::: GIVEN DATA
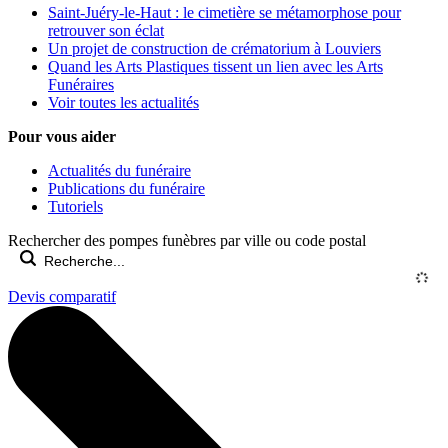
Saint-Juéry-le-Haut : le cimetière se métamorphose pour
retrouver son éclat
Un projet de construction de crématorium à Louviers
Quand les Arts Plastiques tissent un lien avec les Arts
Funéraires
Voir toutes les actualités
Pour vous aider
Actualités du funéraire
Publications du funéraire
Tutoriels
Rechercher des pompes funèbres par ville ou code postal
Devis comparatif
::::::
**TASK ITEM**
All that's required is the material above repeated exactly, minus any picture.

**ANSWER SECTION**
Saint-Juéry-le-Haut : le cimetière se métamorphose pour
retrouver son éclat
Un projet de construction de crématorium à Louviers
Quand les Arts Plastiques tissent un lien avec les Arts
Funéraires
Voir toutes les actualités
Pour vous aider
Actualités du funéraire
Publications du funéraire
Tutoriels
Rechercher des pompes funèbres par ville ou code postal
Devis comparatif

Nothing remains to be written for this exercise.